Margaret contrasts psychology’s approach with the Bible’s approach to handle depression. She says, “pyschology may describe but only the Bible prescribes” (p. 6). She then describes Scripture’s prescription and her approach (p. 9):
This is a booklet of good news because its center is the gospel of Jesus Christ, whose power saved us from the penalty of sin at salvation, whose power will save us from the presence of sin at glorification, and whose same divine dynamism can save us every day from the power of sin in sanctification. The gospel doesn’t just save us from hell; it saves us from ourselves. And these few pages face us head-on with the choices we can make—the world’s way or God’s, the centrality of self or Christ, depression with moments of happiness or joy with moments of depression. Whichever path you are on, you have chosen to go there.
I agree with Margaret and learned a great deal. She moves from the gospel truths to actions one must take as a result.
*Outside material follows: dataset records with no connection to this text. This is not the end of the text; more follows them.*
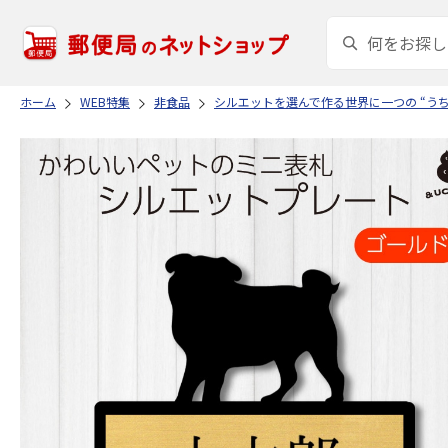
ホーム
WEB特集
非食品
シルエットを選んで作る世界に一つの “う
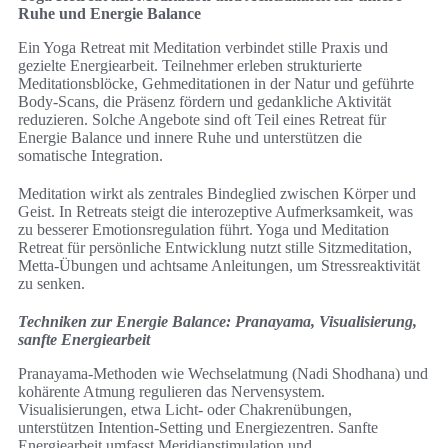
Ruhe und Energie Balance
Ein Yoga Retreat mit Meditation verbindet stille Praxis und
gezielte Energiearbeit. Teilnehmer erleben strukturierte
Meditationsblöcke, Gehmeditationen in der Natur und geführte
Body-Scans, die Präsenz fördern und gedankliche Aktivität
reduzieren. Solche Angebote sind oft Teil eines Retreat für
Energie Balance und innere Ruhe und unterstützen die
somatische Integration.
Meditation wirkt als zentrales Bindeglied zwischen Körper und
Geist. In Retreats steigt die interozeptive Aufmerksamkeit, was
zu besserer Emotionsregulation führt. Yoga und Meditation
Retreat für persönliche Entwicklung nutzt stille Sitzmeditation,
Metta-Übungen und achtsame Anleitungen, um Stressreaktivität
zu senken.
Techniken zur Energie Balance: Pranayama, Visualisierung,
sanfte Energiearbeit
Pranayama-Methoden wie Wechselatmung (Nadi Shodhana) und
kohärente Atmung regulieren das Nervensystem.
Visualisierungen, etwa Licht- oder Chakrenübungen,
unterstützen Intention-Setting und Energiezentren. Sanfte
Energiearbeit umfasst Meridianstimulation und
I agree we must choose and act. One turning point in my own battle against depression was doing stuff--yard work, reading Scripture, taking my family out to do fun stuff. But that wasn’t the starting point. It was a deep understanding of what had already been done for me. It was a heart brimming with gospel truth.
Through out these to do’s is peppered gospel. For instance, “[T]he more we focus on Christ instead of ourselves—his beauty, his grace, his mercy, and his indestructible love—the more we experience transformation” (p. 34). But I wonder if there’s an imbalance in the force. I would be hesitant providing this book to someone head barely out of the muck. Because such a long list of to do’s could be overwhelming. I’m not saying they shouldn’t be done, but I wonder if more a foundation should’ve been laid.
I would recommend Depression: The Sun Always Rises for counselors and possibly for those who may struggle with depression but have had a measure of success battling it already. I was reminded to keep battling. Keep living in light of the gospel. Keep acting the miracle, as John Piper says.
Disclosure of Material Connection: I received Depression: The Sun Always Rises free from the P&R Publishing. I was not required to write a positive review. The opinions I have expressed are my own. I am disclosing this in accordance with the Federal Trade Commission’s 16 CFR, Part 255: “Guides Concerning the Use of Endorsements and Testimonials in Advertising.”